En los países desarrollados el consumo de psicofármacos crece un 5 % anual. En España, en la última década ha aumentado un 30 %, situándonos a la cabeza mundial en el uso de sedantes, ansiolíticos e hipnóticos, y entre los primeros en antidepresivos. Sin embargo, este incremento no se traduce en una reducción de los trastornos mentales.
Las alteraciones cerebrales que caracterizan la depresión, la ansiedad, la bipolaridad etc. son innegables, pero cabe preguntarse: ¿son la causa primaria o más bien la consecuencia de otros factores? Si fueran el origen, cabría esperar que los trastornos disminuyeran a medida que aumentan los tratamientos, y la evidencia muestra lo contrario. Además, estos problemas son más frecuentes en sociedades de abundancia que en entornos de escasez, lo que sugiere un papel determinante del contexto y de la forma en que la mente lo interpreta.

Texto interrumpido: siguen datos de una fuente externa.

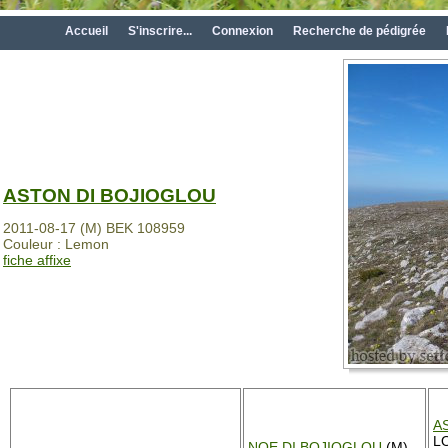
Accueil
S'inscrire...
Connexion
Recherche de pédigrée
ASTON DI BOJIOGLOU
2011-08-17 (M) BEK 108959
Couleur : Lemon
fiche affixe
A
LO
NOE DI BOJIOGLOU
(M)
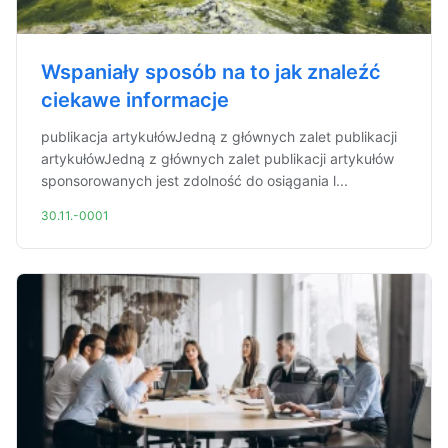
Wspaniały sposób na to jak znaleźć
ciekawe informacje
publikacja artykułówJedną z głównych zalet publikacji
artykułówJedną z głównych zalet publikacji artykułów
sponsorowanych jest zdolność do osiągania l...
30.11.-0001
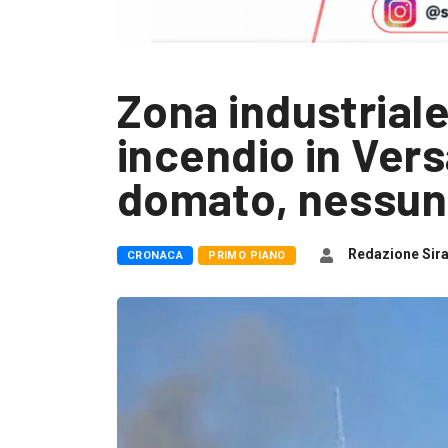
Zona industriale,
incendio in Vers
domato, nessun 
Redazione Sir
CRONACA
PRIMO PIANO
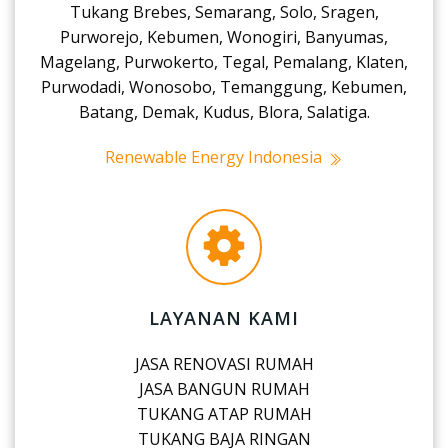
Tukang Brebes, Semarang, Solo, Sragen,
Purworejo, Kebumen, Wonogiri, Banyumas,
Magelang, Purwokerto, Tegal, Pemalang, Klaten,
Purwodadi, Wonosobo, Temanggung, Kebumen,
Batang, Demak, Kudus, Blora, Salatiga.
Renewable Energy Indonesia
LAYANAN KAMI
JASA RENOVASI RUMAH
JASA BANGUN RUMAH
TUKANG ATAP RUMAH
TUKANG BAJA RINGAN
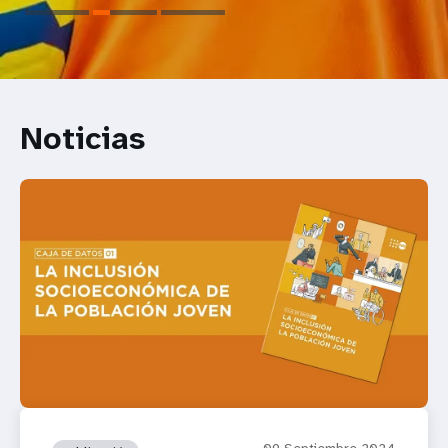
Noticias
09 Septiembre 2024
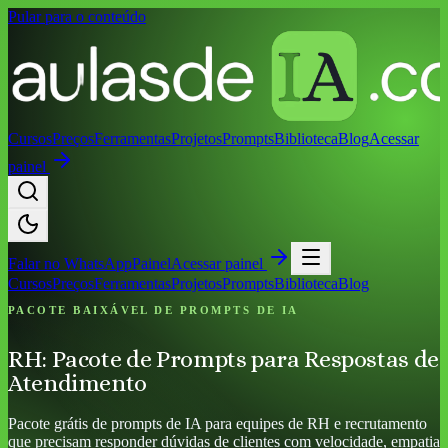
Pular para o conteúdo
Cursos
Preços
Ferramentas
Projetos
Prompts
Biblioteca
Blog
Acessar
painel
Falar no
WhatsApp
Painel
Acessar painel
Cursos
Preços
Ferramentas
Projetos
Prompts
Biblioteca
Blog
PACOTE BAIXÁVEL DE PROMPTS DE IA
RH: Pacote de Prompts para Respostas de
Atendimento
Pacote grátis de prompts de IA para equipes de RH e recrutamento
que precisam responder dúvidas de clientes com velocidade, empatia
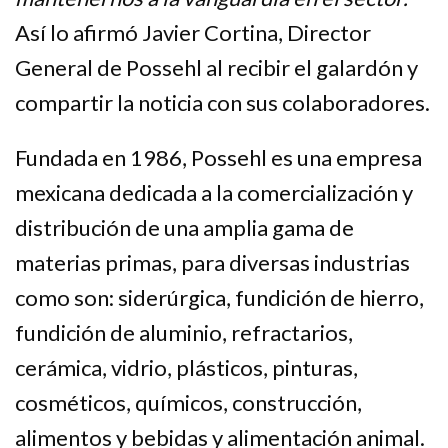
Así lo afirmó Javier Cortina, Director
General de Possehl al recibir el galardón y
compartir la noticia con sus colaboradores.
Fundada en 1986, Possehl es una empresa
mexicana dedicada a la comercialización y
distribución de una amplia gama de
materias primas, para diversas industrias
como son: siderúrgica, fundición de hierro,
fundición de aluminio, refractarios,
cerámica, vidrio, plásticos, pinturas,
cosméticos, químicos, construcción,
alimentos y bebidas y alimentación animal.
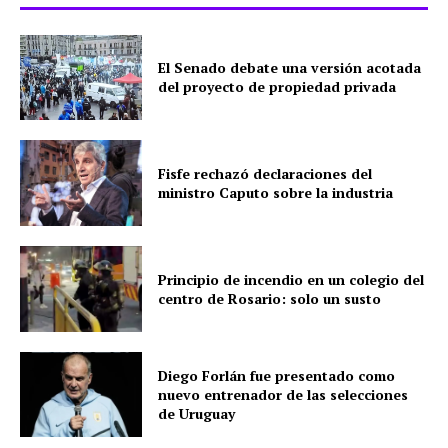
El Senado debate una versión acotada
del proyecto de propiedad privada
Fisfe rechazó declaraciones del
ministro Caputo sobre la industria
Principio de incendio en un colegio del
centro de Rosario: solo un susto
Diego Forlán fue presentado como
nuevo entrenador de las selecciones
de Uruguay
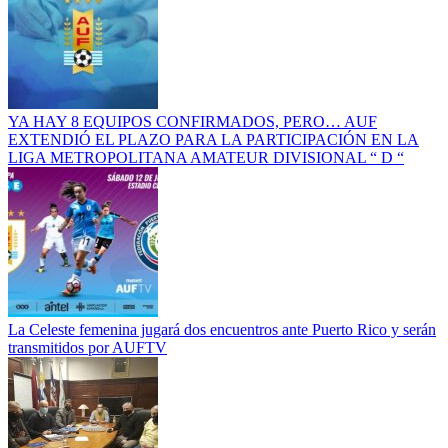
YA HAY 8 EQUIPOS CONFIRMADOS, PERO… AUF
EXTENDIÓ EL PLAZO PARA LA PARTICIPACIÓN EN LA
LIGA METROPOLITANA AMATEUR DIVISIONAL “ D “
La Celeste femenina jugará dos encuentros ante Puerto Rico y serán
transmitidos por AUFTV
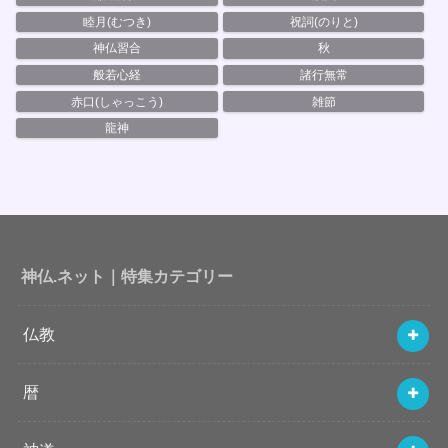
睦月(むつき)
祝詞(のりと)
神仏習合
秋
般若心経
諸行無常
赤口(しゃっこう)
雑節
龍神
神仏.ネット｜特集カテゴリー
仏教
暦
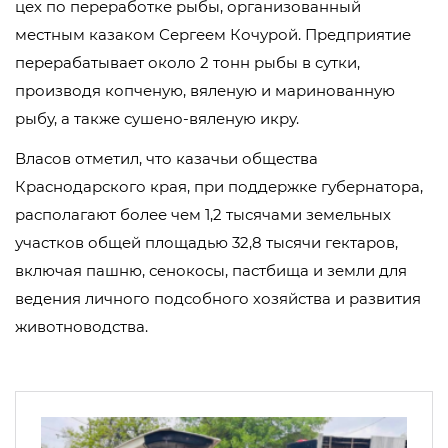
цех по переработке рыбы, организованный
местным казаком Сергеем Кочурой. Предприятие
перерабатывает около 2 тонн рыбы в сутки,
производя копченую, вяленую и маринованную
рыбу, а также сушено-вяленую икру.
Власов отметил, что казачьи общества
Краснодарского края, при поддержке губернатора,
располагают более чем 1,2 тысячами земельных
участков общей площадью 32,8 тысячи гектаров,
включая пашню, сенокосы, пастбища и земли для
ведения личного подсобного хозяйства и развития
животноводства.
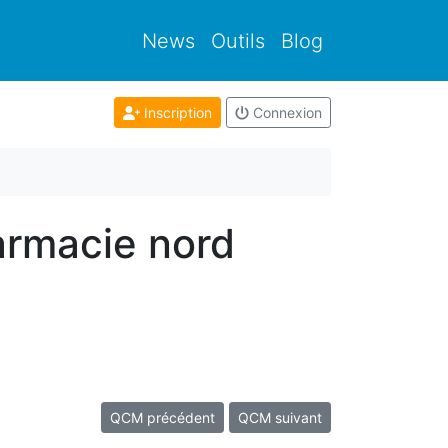
News
Outils
Blog
Inscription
Connexion
armacie nord
QCM précédent
QCM suivant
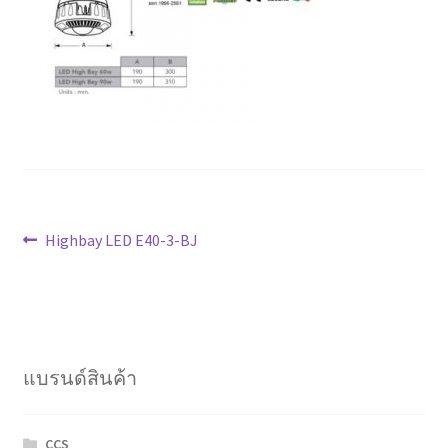
Marvel electric
Miro
Link
Download Catalog
แนะแนว
รับเหมาออกแบบติดตั้ง
Previous
Highbay LED E40-3-BJ
post:
เรื่อง
Expand
มุมแชร์ความรู้
child
menu
วิธีการชำระเงิน
แบรนด์สินค้า
การจัดส่งสินค้า
CCS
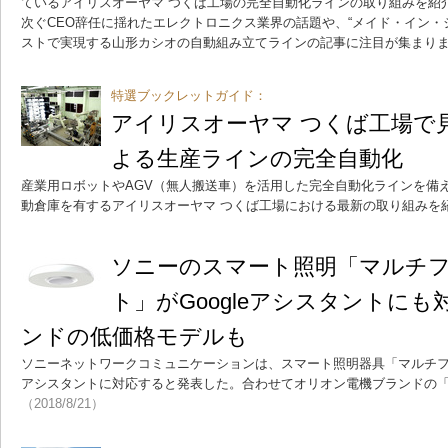
ているアイリスオーヤマ つくば工場の完全自動化ラインの取り組みを紹
次ぐCEO辞任に揺れたエレクトロニクス業界の話題や、“メイド・イン・
ストで実現する山形カシオの自動組み立てラインの記事に注目が集まり
特選ブックレットガイド：
アイリスオーヤマ つくば工場で
よる生産ラインの完全自動化
産業用ロボットやAGV（無人搬送車）を活用した完全自動化ラインを備
動倉庫を有するアイリスオーヤマ つくば工場における最新の取り組みを
ソニーのスマート照明「マルチ
ト」がGoogleアシスタントに
ンドの低価格モデルも
ソニーネットワークコミュニケーションは、スマート照明器具「マルチファ
アシスタントに対応すると発表した。合わせてオリオン電機ブランドの「L
（2018/8/21）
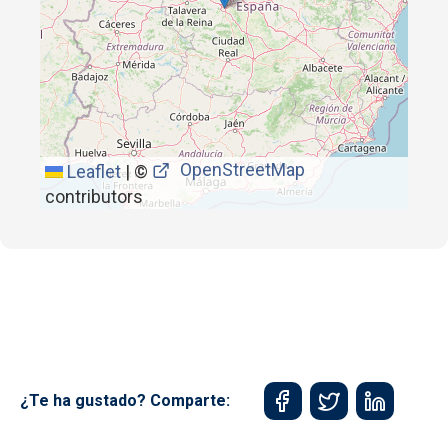
OpenStreetMap
Leaflet
|
©
contributors
¿Te ha gustado? Comparte:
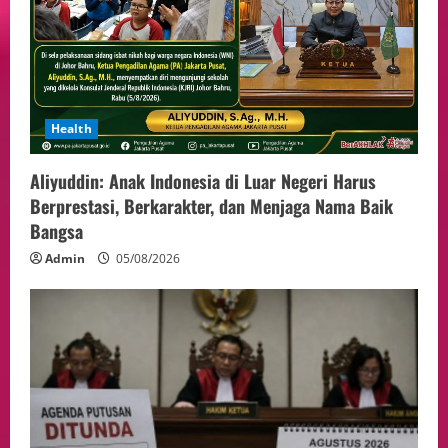
Health
Aliyuddin: Anak Indonesia di Luar Negeri Harus
Berprestasi, Berkarakter, dan Menjaga Nama Baik
Bangsa
Admin
05/08/2026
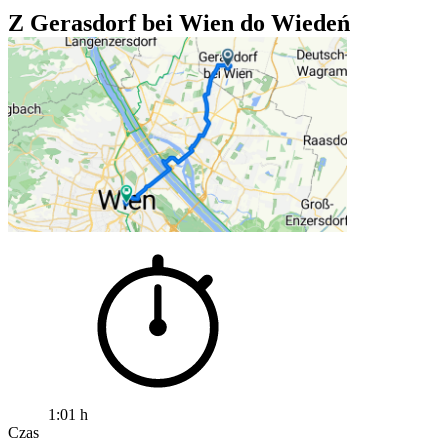
Z Gerasdorf bei Wien do Wiedeń
1:01 h
Czas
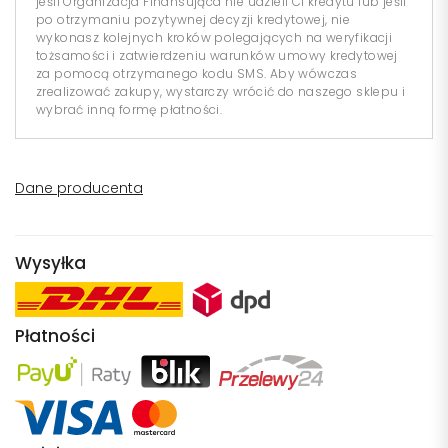
jeśli Organizacja Finansująca nie udzieli Ci kredytu lub jeśli
po otrzymaniu pozytywnej decyzji kredytowej, nie
wykonasz kolejnych kroków polegających na weryfikacji
tożsamości i zatwierdzeniu warunków umowy kredytowej
za pomocą otrzymanego kodu SMS. Aby wówczas
zrealizować zakupy, wystarczy wrócić do naszego sklepu i
wybrać inną formę płatności.
Dane producenta
Wysyłka
Płatności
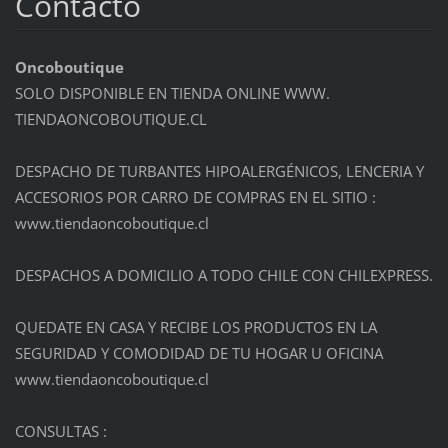
Contacto
Oncoboutique
SOLO DISPONIBLE EN TIENDA ONLINE WWW.
TIENDAONCOBOUTIQUE.CL
DESPACHO DE TURBANTES HIPOALERGÉNICOS, LENCERIA Y
ACCESORIOS POR CARRO DE COMPRAS EN EL SITIO :
www.tiendaoncoboutique.cl
DESPACHOS A DOMICILIO A TODO CHILE CON CHILEXPRESS.
QUEDATE EN CASA Y RECIBE LOS PRODUCTOS EN LA
SEGURIDAD Y COMODIDAD DE TU HOGAR U OFICINA
www.tiendaoncoboutique.cl
CONSULTAS :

Los trastornos mentales tienen múltiples causas: vulnerabilidad biológica, ambiente y, sobre todo, la percepción que cada persona desarrolla frente a ese ambiente. Ni la genética ni el entorno son controlables en su totalidad, pero sí lo son la interpretación y la respuesta. Ahí reside un antídoto poderoso: el fortalecimiento interior y el control mental.
En este sentido, el yoga —sin reemplazar los tratamientos médicos o psicológicos— se ha mostrado como un valioso complemento. Su práctica combina movimiento consciente, respiración, relajación, concentración y meditación, ofreciendo herramientas de autoconocimiento y autocontrol que ayudan a sostener la mente en equilibrio.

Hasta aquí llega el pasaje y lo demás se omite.